Class Characters.Filter

  • Enclosing class:
    Characters

    public static class Characters.Filter
    extends Character.Subset
    Subsets of Unicode characters identified by their general category. The categories are identified by constants defined in the Character class, like LOWERCASE_LETTER, UPPERCASE_LETTER, DECIMAL_DIGIT_NUMBER and SPACE_SEPARATOR.

    An instance of this class can be obtained from an enumeration of character types using the for­Types(byte[]) method, or using one of the constants predefined in this class. Then, Unicode characters can be tested for inclusion in the subset by calling the contains(int) method.

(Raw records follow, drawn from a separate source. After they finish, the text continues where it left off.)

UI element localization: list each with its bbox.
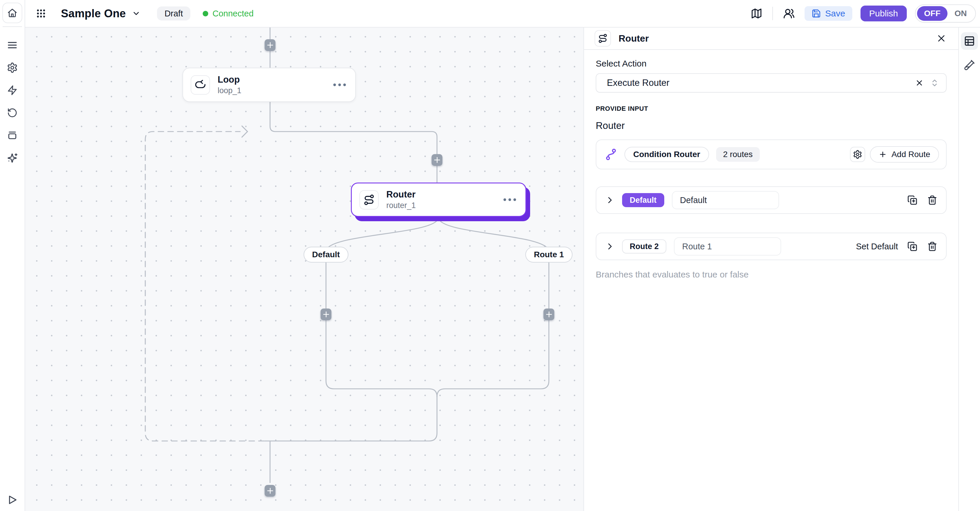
action-select-value: Execute Router — [607, 78, 670, 88]
plus-icon — [266, 487, 274, 495]
router-settings-button[interactable] — [850, 147, 865, 162]
edge-label-default: Default — [304, 247, 348, 263]
collaborators-button[interactable] — [781, 6, 796, 21]
router-icon-box — [360, 190, 379, 210]
panel-body: Select Action Execute Router PROVIDE INP… — [584, 59, 958, 280]
toggle-on-segment[interactable]: ON — [948, 9, 974, 18]
route-row-route2: Route 2 Set Default — [596, 232, 947, 260]
copy-plus-icon — [907, 195, 917, 205]
play-icon — [7, 494, 18, 505]
add-route-button[interactable]: Add Route — [870, 146, 939, 162]
delete-route-button[interactable] — [927, 241, 938, 252]
add-step-button-route1-branch[interactable] — [544, 309, 554, 320]
connected-dot-icon — [203, 11, 208, 16]
home-button[interactable] — [2, 3, 22, 23]
plus-icon — [266, 41, 274, 49]
node-loop[interactable]: Loop loop_1 — [183, 68, 356, 102]
route-name-input[interactable] — [672, 191, 779, 209]
gear-icon — [853, 150, 862, 159]
node-menu-button[interactable] — [333, 83, 346, 86]
flow-builder-app: Sample One Draft Connected Save Publish — [0, 0, 980, 511]
node-router[interactable]: Router router_1 — [351, 183, 526, 217]
node-title: Router — [386, 189, 416, 200]
duplicate-route-button[interactable] — [907, 241, 918, 252]
trash-icon — [927, 195, 937, 205]
panel-header: Router — [584, 27, 958, 50]
branch-icon — [605, 148, 617, 161]
node-config-panel: Router Select Action Execute Router PROV… — [584, 27, 958, 511]
history-icon — [7, 108, 18, 118]
chevron-right-icon — [605, 242, 614, 251]
plus-icon — [322, 310, 330, 318]
condition-router-pill[interactable]: Condition Router — [624, 147, 709, 162]
action-select[interactable]: Execute Router — [596, 73, 947, 92]
archive-button[interactable] — [6, 129, 18, 141]
copy-plus-icon — [907, 242, 917, 252]
history-button[interactable] — [6, 107, 18, 119]
condition-router-card: Condition Router 2 routes Add Route — [596, 140, 947, 169]
topbar-actions: Save Publish OFF ON — [749, 5, 976, 22]
add-step-button-top[interactable] — [265, 39, 275, 51]
right-rail — [958, 27, 980, 511]
node-menu-button[interactable] — [503, 198, 516, 201]
router-input-title: Router — [596, 120, 947, 131]
route-row-actions — [907, 194, 938, 206]
flow-canvas[interactable]: Default Route 1 Loop loop_1 Router route… — [25, 27, 584, 511]
zap-icon — [7, 85, 18, 96]
publish-label: Publish — [869, 8, 898, 18]
route-badge-default: Default — [622, 193, 664, 207]
provide-input-label: PROVIDE INPUT — [596, 105, 947, 113]
table-icon — [964, 35, 975, 46]
duplicate-route-button[interactable] — [907, 194, 918, 206]
rail-icon-group — [6, 39, 18, 164]
test-tube-icon — [964, 59, 975, 71]
settings-button[interactable] — [6, 62, 18, 73]
node-subtitle: loop_1 — [218, 86, 241, 95]
route-name-input[interactable] — [674, 237, 781, 256]
save-label: Save — [825, 8, 845, 19]
expand-route-button[interactable] — [605, 241, 615, 252]
set-default-button[interactable]: Set Default — [856, 242, 898, 252]
close-icon — [937, 34, 946, 43]
data-table-button[interactable] — [961, 32, 978, 50]
router-node-texts: Router router_1 — [386, 189, 416, 210]
menu-button[interactable] — [6, 39, 18, 51]
delete-route-button[interactable] — [927, 194, 938, 206]
panel-close-button[interactable] — [935, 32, 948, 45]
add-step-button-bottom[interactable] — [265, 485, 275, 497]
menu-icon — [7, 40, 18, 50]
panel-title: Router — [619, 33, 649, 44]
trash-icon — [927, 242, 937, 252]
panel-router-icon-box — [595, 30, 611, 46]
save-button[interactable]: Save — [805, 6, 852, 21]
node-title: Loop — [218, 75, 241, 85]
map-icon — [751, 8, 762, 19]
minimap-button[interactable] — [749, 6, 764, 21]
connection-label: Connected — [212, 9, 253, 19]
route-row-default: Default — [596, 186, 947, 214]
triggers-button[interactable] — [6, 84, 18, 96]
loop-icon-box — [191, 75, 210, 95]
toggle-off-segment[interactable]: OFF — [917, 6, 948, 21]
expand-route-button[interactable] — [605, 195, 615, 205]
add-route-label: Add Route — [891, 150, 930, 159]
rail-divider — [3, 26, 22, 27]
plus-icon — [879, 150, 887, 159]
off-on-toggle[interactable]: OFF ON — [915, 5, 976, 22]
status-badge: Draft — [157, 6, 191, 21]
router-icon — [363, 194, 375, 206]
test-button[interactable] — [963, 59, 976, 72]
apps-menu-button[interactable] — [35, 8, 47, 19]
add-step-button-loop-router[interactable] — [432, 154, 442, 166]
publish-button[interactable]: Publish — [861, 6, 907, 21]
workflow-title: Sample One — [61, 7, 126, 20]
add-step-button-default-branch[interactable] — [321, 309, 331, 320]
workflow-switcher-button[interactable] — [132, 9, 141, 18]
clear-icon[interactable] — [915, 78, 924, 87]
chevron-right-icon — [605, 196, 614, 205]
sparkles-icon — [7, 152, 18, 164]
chevrons-up-down-icon[interactable] — [930, 78, 939, 87]
ai-assistant-button[interactable] — [6, 152, 18, 164]
routes-count-badge: 2 routes — [716, 147, 760, 162]
run-flow-button[interactable] — [6, 493, 19, 506]
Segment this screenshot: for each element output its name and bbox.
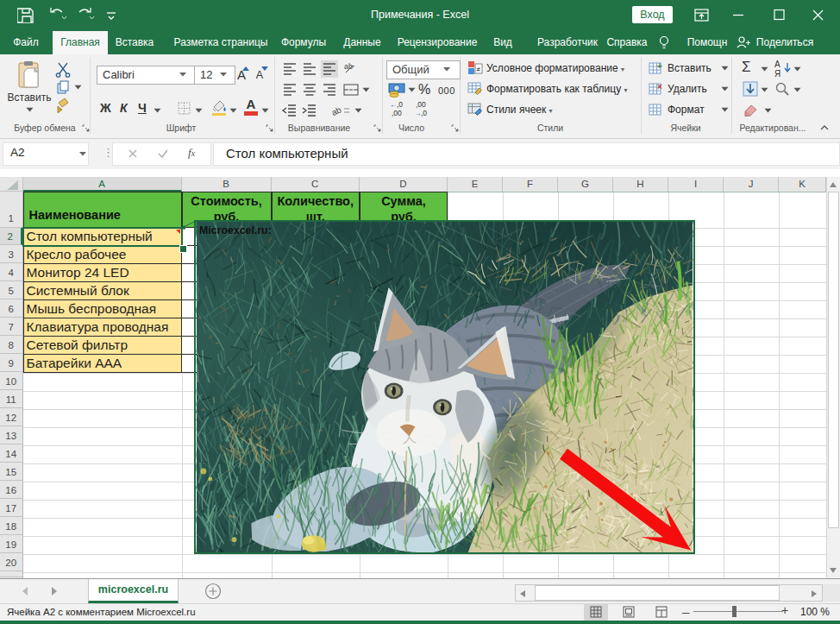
svg-text:+: + bbox=[657, 61, 662, 71]
svg-text:,00: ,00 bbox=[416, 100, 426, 109]
svg-text:,0: ,0 bbox=[421, 109, 427, 117]
svg-text:≠: ≠ bbox=[477, 66, 481, 73]
svg-text:Microexcel.ru:: Microexcel.ru: bbox=[199, 224, 272, 236]
svg-text:,00: ,00 bbox=[392, 109, 402, 117]
svg-text:,0: ,0 bbox=[397, 100, 403, 109]
svg-text:×: × bbox=[657, 82, 662, 91]
svg-text:ab: ab bbox=[330, 104, 343, 117]
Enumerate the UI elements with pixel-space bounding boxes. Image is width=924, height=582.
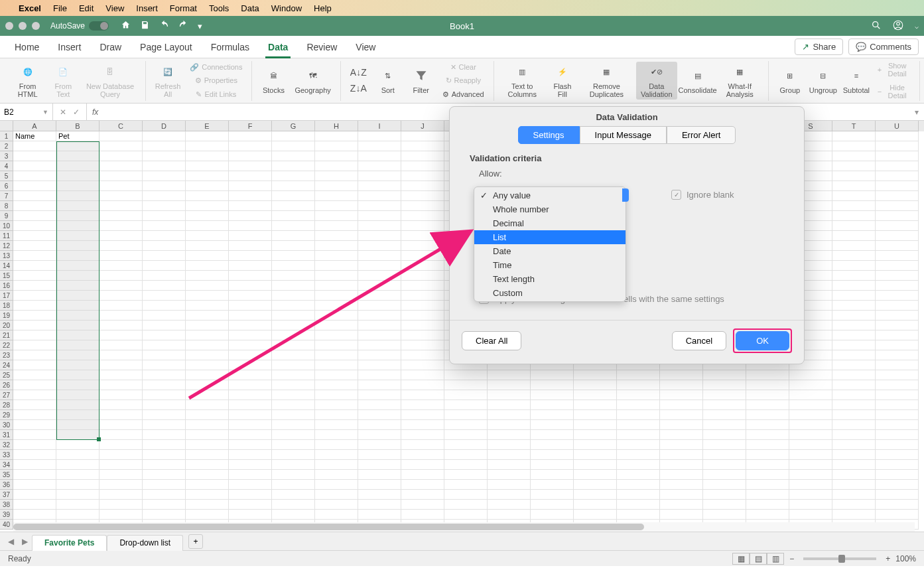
cell-I28[interactable] [358,400,401,410]
cell-M35[interactable] [531,470,574,480]
cell-H26[interactable] [315,380,358,390]
cell-C2[interactable] [99,141,143,151]
cell-G34[interactable] [272,460,315,470]
cell-H37[interactable] [315,490,358,500]
cell-F36[interactable] [229,480,272,490]
autosave-toggle[interactable] [89,21,109,31]
cell-F18[interactable] [229,301,272,311]
cell-J31[interactable] [401,430,444,440]
cell-J20[interactable] [401,321,444,330]
cell-A15[interactable] [13,271,56,281]
cell-G35[interactable] [272,470,315,480]
cell-T21[interactable] [832,330,876,340]
cell-A30[interactable] [13,420,56,430]
cell-H32[interactable] [315,440,358,450]
cell-I33[interactable] [358,450,401,460]
cell-U19[interactable] [876,311,919,321]
allow-option-time[interactable]: Time [474,258,626,272]
cell-Q35[interactable] [703,470,746,480]
cell-E7[interactable] [186,191,229,201]
cell-F4[interactable] [229,161,272,171]
cell-A39[interactable] [13,510,56,520]
cell-E34[interactable] [186,460,229,470]
cell-L38[interactable] [488,500,531,510]
cell-F20[interactable] [229,321,272,330]
cell-A33[interactable] [13,450,56,460]
allow-option-any-value[interactable]: Any value [474,188,626,202]
row-header-7[interactable]: 7 [0,191,13,201]
menu-tools[interactable]: Tools [209,3,229,13]
menu-file[interactable]: File [53,3,67,13]
select-all-corner[interactable] [0,121,13,131]
cell-U12[interactable] [876,241,919,251]
cell-H19[interactable] [315,311,358,321]
cell-F1[interactable] [229,131,272,141]
cell-C39[interactable] [99,510,143,520]
group-button[interactable]: ⊞Group [775,66,805,96]
cell-L28[interactable] [488,400,531,410]
cell-D1[interactable] [143,131,186,141]
cell-N31[interactable] [574,430,617,440]
cell-B4[interactable] [56,161,99,171]
cell-C6[interactable] [99,181,143,191]
cell-U28[interactable] [876,400,919,410]
ignore-blank-row[interactable]: ✓ Ignore blank [671,190,734,200]
cell-T37[interactable] [832,490,876,500]
close-window-icon[interactable] [5,22,13,30]
cell-P32[interactable] [660,440,703,450]
cell-J30[interactable] [401,420,444,430]
cell-A27[interactable] [13,390,56,400]
row-header-20[interactable]: 20 [0,321,13,330]
cell-E33[interactable] [186,450,229,460]
normal-view-icon[interactable]: ▦ [732,553,750,565]
cell-T13[interactable] [832,251,876,261]
allow-option-date[interactable]: Date [474,244,626,258]
refresh-all-button[interactable]: 🔄Refresh All [153,62,184,100]
cell-P31[interactable] [660,430,703,440]
cell-G23[interactable] [272,350,315,360]
cell-M38[interactable] [531,500,574,510]
sort-button[interactable]: ⇅Sort [373,66,403,96]
what-if-analysis-button[interactable]: ▦What-If Analysis [718,62,761,100]
cell-F23[interactable] [229,350,272,360]
allow-option-decimal[interactable]: Decimal [474,216,626,230]
cell-M33[interactable] [531,450,574,460]
cell-E35[interactable] [186,470,229,480]
cell-A26[interactable] [13,380,56,390]
row-header-34[interactable]: 34 [0,460,13,470]
cell-E2[interactable] [186,141,229,151]
cell-H30[interactable] [315,420,358,430]
cell-F11[interactable] [229,231,272,241]
col-header-H[interactable]: H [315,121,358,131]
cell-D19[interactable] [143,311,186,321]
cell-G6[interactable] [272,181,315,191]
cell-P34[interactable] [660,460,703,470]
cell-E31[interactable] [186,430,229,440]
cell-C4[interactable] [99,161,143,171]
cell-H23[interactable] [315,350,358,360]
cell-A24[interactable] [13,360,56,370]
cell-T28[interactable] [832,400,876,410]
cell-U3[interactable] [876,151,919,161]
cell-C33[interactable] [99,450,143,460]
cell-S29[interactable] [789,410,832,420]
cell-E36[interactable] [186,480,229,490]
cell-T3[interactable] [832,151,876,161]
geography-type-button[interactable]: 🗺Geography [292,66,333,96]
cell-H14[interactable] [315,261,358,271]
cell-D31[interactable] [143,430,186,440]
cell-G22[interactable] [272,340,315,350]
cell-H22[interactable] [315,340,358,350]
cell-M28[interactable] [531,400,574,410]
cell-M31[interactable] [531,430,574,440]
row-header-25[interactable]: 25 [0,370,13,380]
row-header-18[interactable]: 18 [0,301,13,311]
cell-E19[interactable] [186,311,229,321]
maximize-window-icon[interactable] [32,22,40,30]
cell-I13[interactable] [358,251,401,261]
cell-G19[interactable] [272,311,315,321]
cell-T30[interactable] [832,420,876,430]
cell-F6[interactable] [229,181,272,191]
cell-P35[interactable] [660,470,703,480]
cell-U7[interactable] [876,191,919,201]
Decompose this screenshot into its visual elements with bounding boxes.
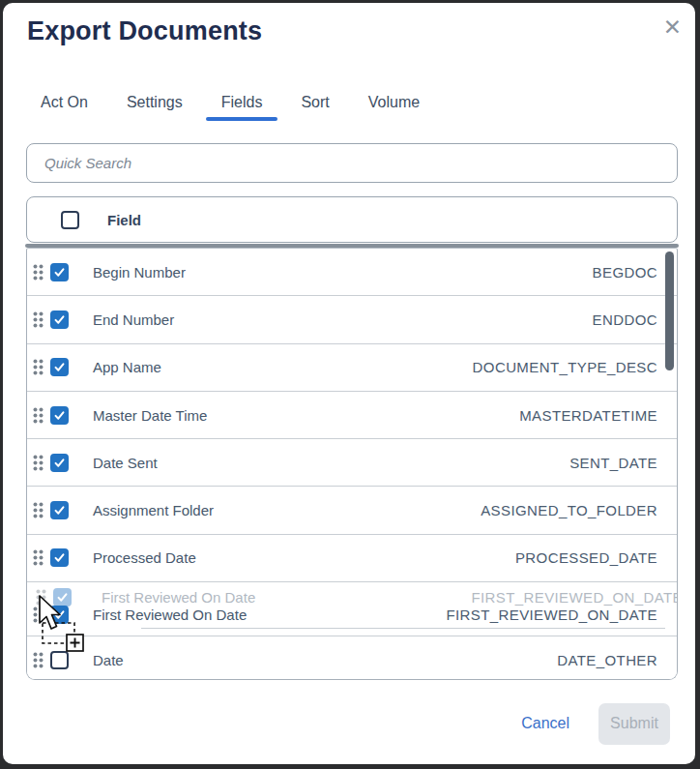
field-checkbox[interactable] [50, 501, 69, 519]
checkmark-icon [52, 456, 67, 470]
list-header-label: Field [107, 212, 141, 228]
checkmark-icon [52, 408, 67, 423]
field-checkbox[interactable] [50, 263, 69, 281]
field-code: ENDDOC [593, 311, 657, 328]
drag-copy-cursor-icon [34, 591, 88, 653]
drag-handle-icon[interactable] [33, 549, 44, 566]
field-row: Date DATE_OTHER [27, 636, 677, 680]
drag-handle-icon[interactable] [33, 264, 44, 281]
field-row: End Number ENDDOC [27, 296, 677, 343]
submit-button[interactable]: Submit [598, 703, 670, 745]
field-code: FIRST_REVIEWED_ON_DATE [446, 606, 657, 623]
tab-fields[interactable]: Fields [221, 92, 263, 117]
field-row: Date Sent SENT_DATE [27, 439, 677, 487]
field-rows: Date DATE_OTHER [27, 636, 677, 680]
list-header: Field [26, 196, 678, 243]
field-row: App Name DOCUMENT_TYPE_DESC [27, 344, 677, 392]
field-code: DOCUMENT_TYPE_DESC [473, 359, 657, 375]
field-checkbox[interactable] [50, 406, 69, 425]
checkmark-icon [52, 503, 67, 518]
field-name: Date Sent [93, 455, 158, 471]
checkmark-icon [52, 360, 67, 374]
field-code: DATE_OTHER [557, 652, 657, 668]
tab-sort[interactable]: Sort [301, 92, 329, 117]
drop-indicator [141, 628, 665, 629]
drag-zone: First Reviewed On Date FIRST_REVIEWED_ON… [27, 582, 677, 636]
tab-volume[interactable]: Volume [368, 92, 420, 117]
checkmark-icon [52, 312, 67, 327]
drag-handle-icon[interactable] [33, 455, 44, 471]
dialog-footer: Cancel Submit [521, 702, 670, 745]
field-code: SENT_DATE [569, 455, 657, 471]
scrollbar-thumb[interactable] [665, 251, 674, 370]
field-checkbox[interactable] [50, 651, 69, 669]
select-all-checkbox[interactable] [61, 211, 79, 229]
drag-handle-icon[interactable] [33, 407, 44, 424]
field-name: End Number [93, 311, 174, 328]
field-name: Master Date Time [93, 407, 207, 424]
field-checkbox[interactable] [50, 358, 69, 376]
field-rows: Begin Number BEGDOC End Number ENDDOC [27, 249, 677, 582]
tab-settings[interactable]: Settings [127, 92, 183, 117]
close-icon[interactable]: ✕ [663, 16, 682, 39]
field-row: Processed Date PROCESSED_DATE [27, 535, 677, 582]
page-title: Export Documents [27, 16, 262, 46]
drag-handle-icon[interactable] [33, 311, 44, 328]
field-name: Assignment Folder [93, 502, 214, 518]
tab-bar: Act OnSettingsFieldsSortVolume [41, 92, 420, 117]
field-name: Processed Date [93, 549, 196, 566]
field-checkbox[interactable] [50, 548, 69, 567]
drag-handle-icon[interactable] [33, 652, 44, 668]
tab-act-on[interactable]: Act On [41, 92, 88, 117]
field-row: Begin Number BEGDOC [27, 249, 677, 296]
field-row: Master Date Time MASTERDATETIME [27, 392, 677, 439]
dragged-row[interactable]: First Reviewed On Date FIRST_REVIEWED_ON… [27, 599, 677, 630]
field-code: PROCESSED_DATE [515, 549, 657, 566]
field-code: ASSIGNED_TO_FOLDER [481, 502, 657, 518]
drag-handle-icon[interactable] [33, 502, 44, 518]
field-name: Date [93, 652, 124, 668]
search-input[interactable] [26, 143, 678, 183]
field-name: App Name [93, 359, 161, 375]
field-checkbox[interactable] [50, 311, 69, 329]
cancel-button[interactable]: Cancel [521, 715, 569, 732]
field-list: Begin Number BEGDOC End Number ENDDOC [26, 248, 678, 680]
drag-handle-icon[interactable] [33, 359, 44, 375]
checkmark-icon [52, 550, 67, 565]
field-name: Begin Number [93, 264, 186, 281]
field-row: Assignment Folder ASSIGNED_TO_FOLDER [27, 487, 677, 534]
field-code: BEGDOC [593, 264, 657, 281]
checkmark-icon [52, 265, 67, 280]
export-documents-dialog: Export Documents ✕ Act OnSettingsFieldsS… [3, 3, 695, 764]
field-checkbox[interactable] [50, 454, 69, 472]
field-code: MASTERDATETIME [519, 407, 657, 424]
field-name: First Reviewed On Date [93, 606, 247, 623]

    Relationship with international standards
    ISO 19162:2015 §B.5.2 recommends to ignore spaces, case and the following characters when comparing two identified object names: “_” (underscore), “-” (minus sign), “/” (solidus), “(” (left parenthesis) and “)” (right parenthesis). The same specification also limits the set of valid characters in a name to the following (§6.3.1):
    A-Z a-z 0-9 _ [ ] ( ) { } < = > . , : ; + - (space) % & ' " * ^ / \ ? | °
    Note: SIS does not enforce this restriction in its programmatic API, but may perform some character substitutions at Well Known Text (WKT) formatting time.
    If we take only the characters in the above list which are valid in a Unicode identifier and remove the characters that ISO 19162 recommends to ignore, the only characters left are letters and digits.
    Since:
    0.3
    See Also:
    Character​.Subset, Character​.get­Type(int), WKT 2 specification §B.5

    Defined in the sis-utility module